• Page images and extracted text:
- - - - -

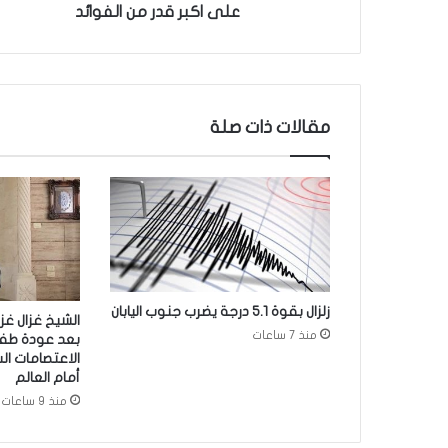
ه
على اكبر قدر من الفوائد
ة
ف
ي
ا
ل
مقالات ذات صلة
و
ق
ت
ا
ل
م
ن
ا
س
زلزال بقوة 5.1 درجة يضرب جنوب اليابان
الشيخ غزال غزا
ب
منذ 7 ساعات
بعد عودة طف
و
الاعتصامات ال
ا
أمام العالم
ح
منذ 9 ساعات
ص
ل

- - - - -

• THE TASK:
Retype every record above word for word, leaving out any pictures.

• EXERCISE OUTPUT:
ه
على اكبر قدر من الفوائد
ة
ف
ي
ا
ل
مقالات ذات صلة
و
ق
ت
ا
ل
م
ن
ا
س
زلزال بقوة 5.1 درجة يضرب جنوب اليابان
الشيخ غزال غزا
ب
منذ 7 ساعات
بعد عودة طف
و
الاعتصامات ال
ا
أمام العالم
ح
منذ 9 ساعات
ص
ل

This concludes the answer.